1982 pinball machine

Mike Bossy The Scoring Machine is a 1982 Game Plan pinball machine which was only manufactured as a prototype, featuring New York Islanders ice hockey star Mike Bossy. There was only a single machine produced.

== Design ==
The game has a "two-layer deep backglass"; the rear layer has a soft portrait of Bossy, and the front transparent layer depicts Bossy skating and has the game title, with the logo of the New York Islanders in the "O".

The playfield is designed to resemble half a ice hockey rink. Mike Bossy is shown, along with opposition players who appear to be from the Boston Bruins team. The backbox has seven digit score displays.

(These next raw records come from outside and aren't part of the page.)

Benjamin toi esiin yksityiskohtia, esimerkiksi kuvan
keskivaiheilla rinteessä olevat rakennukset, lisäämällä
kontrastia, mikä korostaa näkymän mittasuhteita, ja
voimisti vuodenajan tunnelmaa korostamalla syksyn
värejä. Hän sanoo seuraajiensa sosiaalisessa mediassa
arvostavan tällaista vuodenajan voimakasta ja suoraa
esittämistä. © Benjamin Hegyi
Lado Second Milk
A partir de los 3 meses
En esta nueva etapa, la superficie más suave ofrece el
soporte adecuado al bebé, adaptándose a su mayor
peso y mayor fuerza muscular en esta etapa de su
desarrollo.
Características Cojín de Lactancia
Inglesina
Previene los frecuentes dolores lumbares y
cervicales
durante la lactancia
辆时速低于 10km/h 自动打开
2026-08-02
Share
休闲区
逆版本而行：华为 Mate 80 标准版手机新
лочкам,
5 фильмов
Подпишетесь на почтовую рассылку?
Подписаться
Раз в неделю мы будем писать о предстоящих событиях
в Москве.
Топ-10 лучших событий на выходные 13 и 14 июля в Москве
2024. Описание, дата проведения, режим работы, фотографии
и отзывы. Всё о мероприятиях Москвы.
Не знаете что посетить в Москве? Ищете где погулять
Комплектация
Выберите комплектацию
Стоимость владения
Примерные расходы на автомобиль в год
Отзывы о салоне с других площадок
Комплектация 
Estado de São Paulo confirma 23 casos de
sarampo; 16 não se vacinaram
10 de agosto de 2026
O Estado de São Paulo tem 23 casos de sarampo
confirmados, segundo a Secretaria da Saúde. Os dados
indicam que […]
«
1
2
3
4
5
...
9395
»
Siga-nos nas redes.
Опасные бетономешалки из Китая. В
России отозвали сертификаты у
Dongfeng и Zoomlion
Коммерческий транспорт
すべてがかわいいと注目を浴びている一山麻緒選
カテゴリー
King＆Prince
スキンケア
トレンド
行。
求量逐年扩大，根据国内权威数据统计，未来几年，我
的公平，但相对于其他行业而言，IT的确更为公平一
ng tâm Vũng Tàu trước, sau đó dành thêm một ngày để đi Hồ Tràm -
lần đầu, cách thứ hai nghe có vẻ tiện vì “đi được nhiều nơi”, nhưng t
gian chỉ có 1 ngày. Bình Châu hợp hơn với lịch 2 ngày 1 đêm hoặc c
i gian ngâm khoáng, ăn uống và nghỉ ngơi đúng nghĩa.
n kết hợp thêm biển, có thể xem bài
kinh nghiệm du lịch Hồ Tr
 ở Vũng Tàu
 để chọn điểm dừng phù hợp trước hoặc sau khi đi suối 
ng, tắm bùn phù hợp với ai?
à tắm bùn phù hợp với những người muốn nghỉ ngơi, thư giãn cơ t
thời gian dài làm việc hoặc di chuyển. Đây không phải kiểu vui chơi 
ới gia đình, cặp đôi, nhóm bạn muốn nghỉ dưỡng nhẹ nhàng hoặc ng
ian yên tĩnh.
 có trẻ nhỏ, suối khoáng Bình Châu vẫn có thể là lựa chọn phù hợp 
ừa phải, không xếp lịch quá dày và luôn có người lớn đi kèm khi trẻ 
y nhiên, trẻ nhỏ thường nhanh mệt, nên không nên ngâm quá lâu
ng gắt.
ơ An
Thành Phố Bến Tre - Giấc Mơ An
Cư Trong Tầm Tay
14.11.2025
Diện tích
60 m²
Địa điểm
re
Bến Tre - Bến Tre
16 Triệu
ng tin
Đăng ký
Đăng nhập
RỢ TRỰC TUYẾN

The player can choose between the United States, Canadian, and English national anthems. The game was advertised as "The hockey game you play like a pin ball game." but it really just played like a pinball machine.

In 2012, the machine was owned by collector Jeremy Fleitz who bought it as only a populated playfield and backglasses, creating a custom cabinet. The ROM's were unavailable so a basic ruleset was rewritten using Z80 assembly language.

== Layout ==
The game has three lanes at the top right, above a fairly open playfield. A lane on the left allows access back to the upper lanes. Below this is a bank of four drop-targets with a target that moves from side-to-side; this simulates a hockey goal net. Slightly below this are two widely spaced thumper bumpers. On the far right is a kick-out hole and small flipper. Five targets are at the sides of the playfield.

==Gameplay==
At the start of the game are nine seconds of "warm-up ice-time" before scoring begins. Hitting targets illuminates lights in M-I-K-E B-O-S-S-Y on the middle of the playfield. The primary objective is to score goals, which act like a score multiplier. The game can show up to 9 goals scored by each player; when a goal is scored a light flashes, and a siren sounds.

The game is over when the picture of Mike Bossy on the backglass lights up.

== Reception ==
Roger Sharpe reviewed the game for Play Meter, awarding it 1.25/4, stating it was "a case of trial and error, where the later won out".